Recent Reads : Parable of the Sower, by Octavia E. Butler
Without particularly trying to, I seem to have stumbled into a rut of reading apocalyptic fiction lately. When Octavia Butler died recently, I was prompted to pick up one of her novels and read it. I had heard of her for years, but did not actually pick up one of her books until now.
As suggested above, it's apocalyptic in tone and substance, but it's a different kind of apocalypse. Each of the books I mentioned while discussing Califia's Daughters recently is based on the premise that some externally-generated catastrophe -- a nuclear war, a super-potent plague, etc. -- brought civilization crashing down.
Butler eschews such drama in favor of a much darker and more disturbing prospect. In her story, civilization is not overwhelmed by massive wars, natural disasters or fatalities, but simply withers away through lack of any organized will to sustain it. The dystopian nightmare she proposes bears some resemblance to the America being brought into being by the policies of the modern-day Republican Party and the "shrink government until it's small enough to drown in the bathtub" theories of Grover Norquist.
The protagonist, Lauren Olamina, is the daughter of a preacher who has organized a group of families into a walled, protected community while all around them, public services and infrastructure have, over the years, decayed into rampant corruption and functional collapse. The ultra-rich live in their barricaded fortresses; the corporations have fortified compounds; the poor live a hardscrabble, animalistic life of violence and starvation amid acres of burned-out building shells and collapsed highways. The middle class, already reduced to living in communal groups like primitive villagers, is being, quite literally, exterminated through lack of economic opportunity on the one hand and constant violent assault by desperate thieves and deranged drug addicts on the other.

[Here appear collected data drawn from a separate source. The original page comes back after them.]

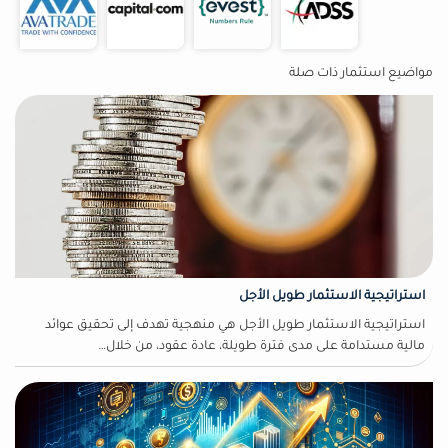
مواضيع استثمار ذات صلة
استراتيجية الاستثمار طويل الأجل
استراتيجية الاستثمار طويل الأجل هي منهجية تهدف إلى تحقيق عوائد
مالية مستدامة على مدى فترة طويلة، عادة عقود، من خلال…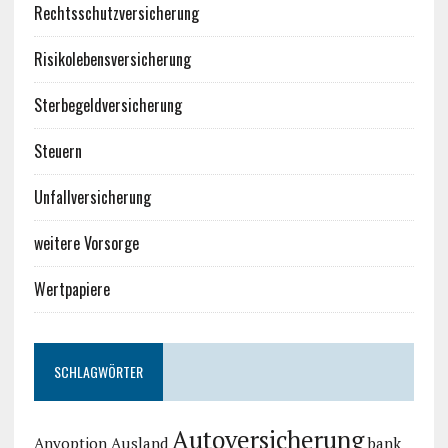
Rechtsschutzversicherung
Risikolebensversicherung
Sterbegeldversicherung
Steuern
Unfallversicherung
weitere Vorsorge
Wertpapiere
SCHLAGWÖRTER
Autoversicherung
Anyoption
Ausland
bank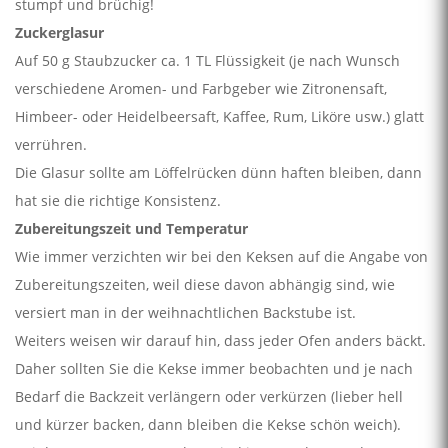
stumpf und brüchig!
Zuckerglasur
Auf 50 g Staubzucker ca. 1 TL Flüssigkeit (je nach Wunsch
verschiedene Aromen- und Farbgeber wie Zitronensaft,
Himbeer- oder Heidelbeersaft, Kaffee, Rum, Liköre usw.) glatt
verrühren.
Die Glasur sollte am Löffelrücken dünn haften bleiben, dann
hat sie die richtige Konsistenz.
Zubereitungszeit und Temperatur
Wie immer verzichten wir bei den Keksen auf die Angabe von
Zubereitungszeiten, weil diese davon abhängig sind, wie
versiert man in der weihnachtlichen Backstube ist.
Weiters weisen wir darauf hin, dass jeder Ofen anders bäckt.
Daher sollten Sie die Kekse immer beobachten und je nach
Bedarf die Backzeit verlängern oder verkürzen (lieber hell
und kürzer backen, dann bleiben die Kekse schön weich).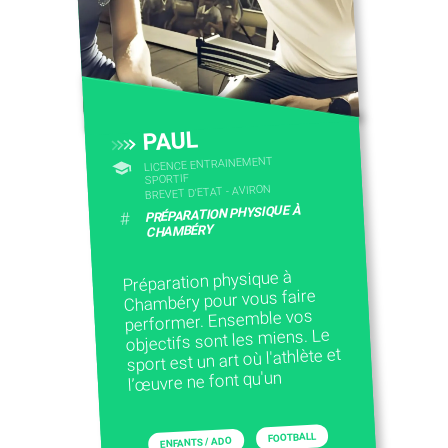
CONTACTEZ-NOUS
PAUL
LICENCE ENTRAINEMENT
SPORTIF
BREVET D'ETAT - AVIRON
PRÉPARATION PHYSIQUE À
#
CHAMBÉRY
Préparation physique à
Chambéry pour vous faire
performer. Ensemble vos
objectifs sont les miens. Le
sport est un art où l'athlète et
l’œuvre ne font qu'un
FOOTBALL
ENFANTS / ADO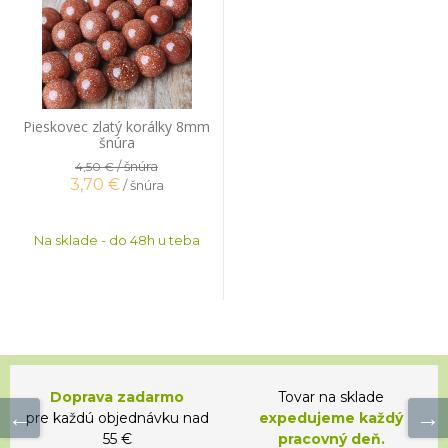
Pieskovec zlatý korálky 8mm
šnúra
/ šnúra
4,50 €
3,70
€
/ šnúra
Na sklade - do 48h u teba
Doprava zadarmo
Tovar na sklade
pre každú objednávku nad
expedujeme každý
55 €
pracovný deň.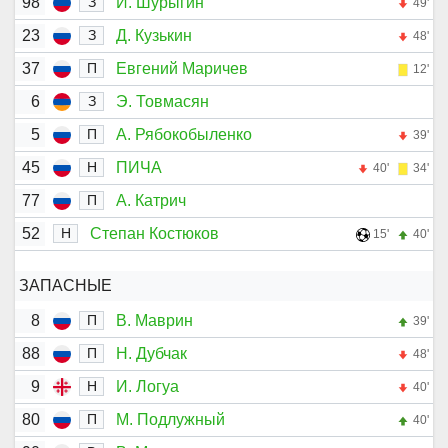
98
И. Шурыгин
З
49'
23
Д. Кузькин
З
48'
37
Евгений Маричев
П
12'
6
Э. Товмасян
З
5
А. Рябокобыленко
П
39'
45
ПИЧА
Н
40'
34'
77
А. Катрич
П
52
Степан Костюков
Н
15'
40'
ЗАПАСНЫЕ
8
В. Маврин
П
39'
88
Н. Дубчак
П
48'
9
И. Логуа
Н
40'
80
М. Подлужный
П
40'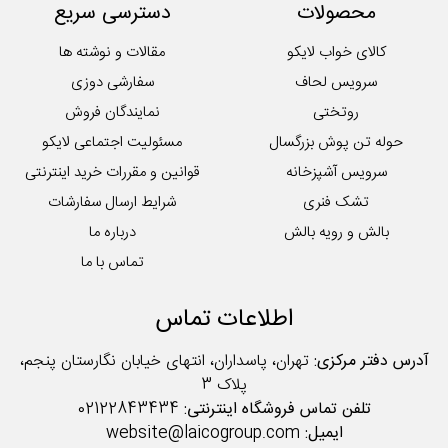
محصولات
دسترسی سریع
کالای خواب لایکو
مقالات و نوشته ها
سرویس لحاف
سفارشی دوزی
روتختی
نمایندگان فروش
حوله تن پوش بزرگسال
مسئولیت اجتماعی لایکو
سرویس آشپزخانه
قوانین و مقررات خرید اینترنتی
تشک فنری
شرایط ارسال سفارشات
بالش و رویه بالش
درباره ما
تماس با ما
اطلاعات تماس
آدرس دفتر مرکزی:
تهران، پاسداران، انتهای خیابان نگارستان پنجم،
پلاک 3
تلفن تماس فروشگاه اینترنتی:
02122843434
ایمیل:
website@laicogroup.com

Lauren, due to the prenatal effects of an experimental drug that her mother took, is cursed with the gift of hyperempathy, the ability to literally feel others' pain. This, and the stresses of the increasingly desperate life she's forced to live, push her to develop a philosophy, or religion, upon which she hopes to found a new kind of society. Personally, I found the "Earthseed" passages in the book, which describe her poetry and philosophy, to be the least interesting and least compelling, although the inconclusive ending of the novel suggests that a community founded on these principles may be the subject of a sequel. I was fascinated by the nightmarish disintegration of society as depicted by Butler, and her characters' attempts to ward off disaster and survive. Perhaps I'm just a Philistine who prefers tales of Thrilling Adventure! to gentler philosophical explorations of more positive prospects.